> **WHAT IS REQUIRED**
The following listing has lines to check for the word "avec"; give only the number of lines that contain it.
* * *
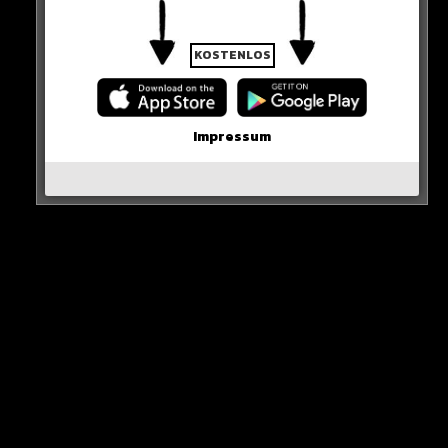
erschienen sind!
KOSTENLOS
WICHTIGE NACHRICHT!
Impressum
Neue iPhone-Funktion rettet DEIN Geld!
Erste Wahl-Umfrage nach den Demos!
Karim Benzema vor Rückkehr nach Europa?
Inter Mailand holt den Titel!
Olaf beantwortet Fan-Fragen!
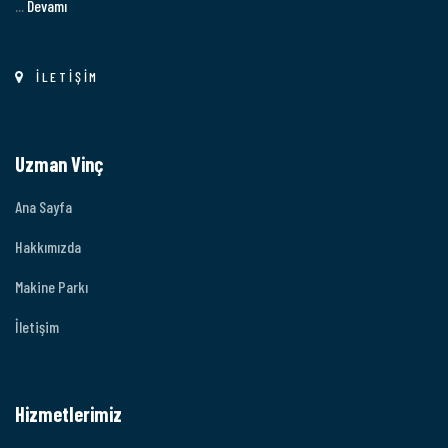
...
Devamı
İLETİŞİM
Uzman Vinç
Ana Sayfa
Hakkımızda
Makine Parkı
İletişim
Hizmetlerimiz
* * *
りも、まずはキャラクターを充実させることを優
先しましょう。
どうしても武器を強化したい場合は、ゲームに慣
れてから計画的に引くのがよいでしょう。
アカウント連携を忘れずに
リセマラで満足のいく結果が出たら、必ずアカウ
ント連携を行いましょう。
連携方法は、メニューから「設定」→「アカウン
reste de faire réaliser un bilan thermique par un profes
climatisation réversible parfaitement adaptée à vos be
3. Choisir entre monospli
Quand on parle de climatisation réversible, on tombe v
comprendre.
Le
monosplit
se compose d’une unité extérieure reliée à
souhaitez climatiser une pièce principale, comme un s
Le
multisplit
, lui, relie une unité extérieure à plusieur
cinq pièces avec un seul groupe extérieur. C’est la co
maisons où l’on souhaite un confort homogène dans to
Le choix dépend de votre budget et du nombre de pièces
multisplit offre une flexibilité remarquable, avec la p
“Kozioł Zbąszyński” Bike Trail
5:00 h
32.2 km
* * *
> **EXERCISE RESPONSE**
2